I'm starting a business if you want to get involved
oh boy
Its called Cut N Tugs, haircuts with happy endings
The guy drove to our house at 6am to sell us weed. Now that's customer service.
All I remember was yelling at him, "Its becasue of people like you that it took us so long to get to the moon!"
When I woke up in the parking lot today I decided it is not a good idea to hang out with you anymore.
My ex was here I looked him in the eyes when I grabbed some other guy by his belt and dragged him to a room
She was eating whipped cream out of a plunger at 3 am in the morning. Yet somehow she still had an elegance about her.
So much beer in the passenger seat the seatbelt light is blinking
And by "hammer out the details" you know I mean spending 20 minutes on wedding plans then getting wine drunk, right?
So the keyword here is "hammered"?
I just did a drunk experiment to find out what it looks like when you turn a burner on the stove on while wearing night-vision goggles. I may be blind in my right eye now.
I'm having salsa con queso and a leftover half-drank/flat red bull for breakfast.
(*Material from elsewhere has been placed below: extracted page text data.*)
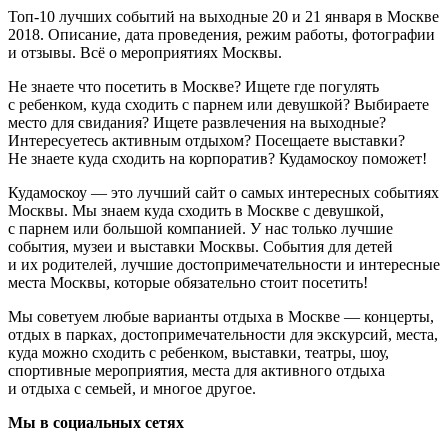
Топ-10 лучших событий на выходные 20 и 21 января в Москве
2018. Описание, дата проведения, режим работы, фотографии
и отзывы. Всё о мероприятиях Москвы.
Не знаете что посетить в Москве? Ищете где погулять
с ребенком, куда сходить с парнем или девушкой? Выбираете
место для свидания? Ищете развлечения на выходные?
Интересуетесь активным отдыхом? Посещаете выставки?
Не знаете куда сходить на корпоратив? Кудамоскоу поможет!
Кудамоскоу — это лучший сайт о самых интересных событиях
Москвы. Мы знаем куда сходить в Москве с девушкой,
с парнем или большой компанией. У нас только лучшие
события, музеи и выставки Москвы. События для детей
и их родителей, лучшие достопримечательности и интересные
места Москвы, которые обязательно стоит посетить!
Мы советуем любые варианты отдыха в Москве — концерты,
отдых в парках, достопримечательности для экскурсий, места,
куда можно сходить с ребенком, выставки, театры, шоу,
спортивные мероприятия, места для активного отдыха
и отдыха с семьей, и многое другое.
Мы в социальных сетях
Nothing you propose doing today would be a downgrade.
In your drunken glory you promised me, tongue, 12 naked pics, and 1,800 breakfasts.
I'm going to miss recovering from hangovers on the beach. Rolling around in my dorm bed and watching Friends reruns is just gonna feel like slumming it.
I just got a lap dance from a kid in the coconut bra... So not drunk enough for this.
it was the kind of sex that I don't even know how my hair extentions are still in
How did I end up with the cock ring?!